Il progetto di LAPS Architecture + Yashiro Lab. & Magori Lab. (UTokyo-IIS) è il primo concept store della “Health&Wellness Scoiety”, un nuovo brand specializzato in integratori naturali.
Nazione: GIAPPONE
Tipologia: MIXED USE
Progettista Architettonico: LAPS ARCHITECTURE
Inaugurazione: 2015
Situato in Giappone, nella prefettura di Nagasaki, il progetto si sviluppa su due piani di per un totale di 520 metri quadrati di superficie all’interno di una galleria di negozi e spazi commerciali. 
L’intervento, che definisce il brand identity del marchio, si compone di un centro benessere completo di spazi per avex therapy, auto-check up medico, spazi per il relax, una farmacia e uno spazio di ristorazione bio dove si possono provare circa 1.500 differenti integratori alimentari. 

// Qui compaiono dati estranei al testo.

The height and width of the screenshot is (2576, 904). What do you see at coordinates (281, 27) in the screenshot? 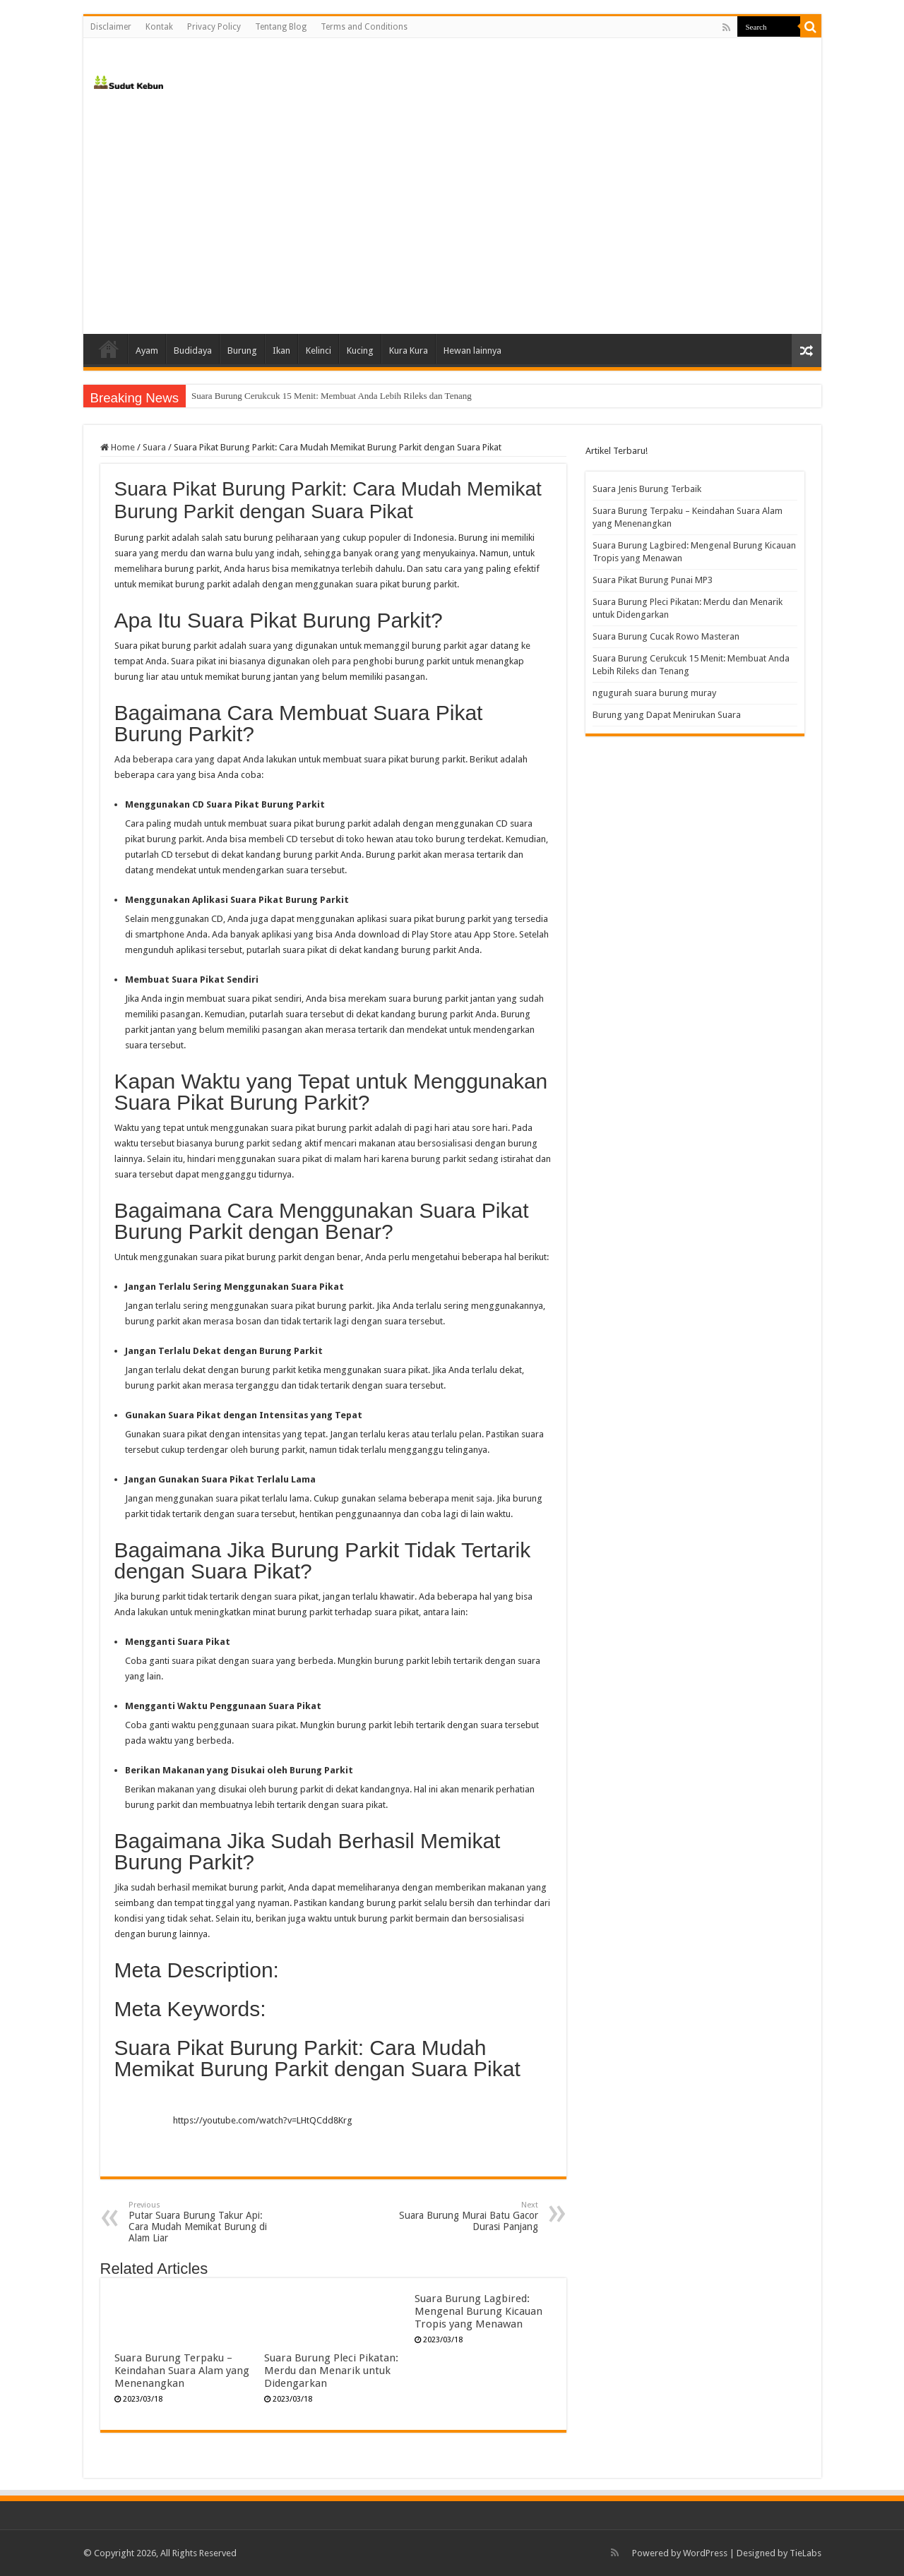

Il concept store si trova a Huis Ten Bosch, all’interno del più grande parco a tema in Giappone, costruito prendendo come modello l’omonima città medievale olandese. 
Aperto nel 1992, alla fine degli anni di eccessi della bubble economy giapponese, il parco per adulti non ha mai visto ripagati gli enormi investimenti fino a quando Hideo Sawada, committente dei lavori odierni, rileva il complesso nel 2010 trasformandolo in un luogo di sperimentazioni urbane per le future generazioni. 
Gli spazi esistenti sono stati radicalmente ripensati utilizzando come principio di progetto la connettività e limitando al massimo le partizioni. La ristrutturazione ha reso gli ambienti aperti e ariosi grazie all’uso sapiente del colore giocato sui toni del giallo e del bianco che ben si sposano con il parquet in betulla e il forex bianco utilizzato per gli arredi. 
Per questi ultimi, il progetto utilizza il sistema X.me sviluppato da LAPS Architecture per l’azienda MYOP: generato da una griglia ortogonale ruotata a 45 gradi, realizzato in forex tagliato con macchine CNC e assemblato grazie all’uso di un solo giunto in alluminio estruso, il sistema permette di estrudere un’infinità di forme differenti adattabili al contesto in grado di definite in modo fluido lo spazio integrandovi in modo organico sia le scaffalature sia le partizioni murarie. 
Tra le varie componenti del progetto spiccano inoltre la facciata e lo spazio di ristorazione: mentre la prima si adatta ai profili delle colonne neoclassiche preesistenti cercando un dialogo con i capitelli delle paraste, il secondo è caratterizzato dai profilo delle chiome di tre alberi che si incontrano in un doppio arco che funge da filtro.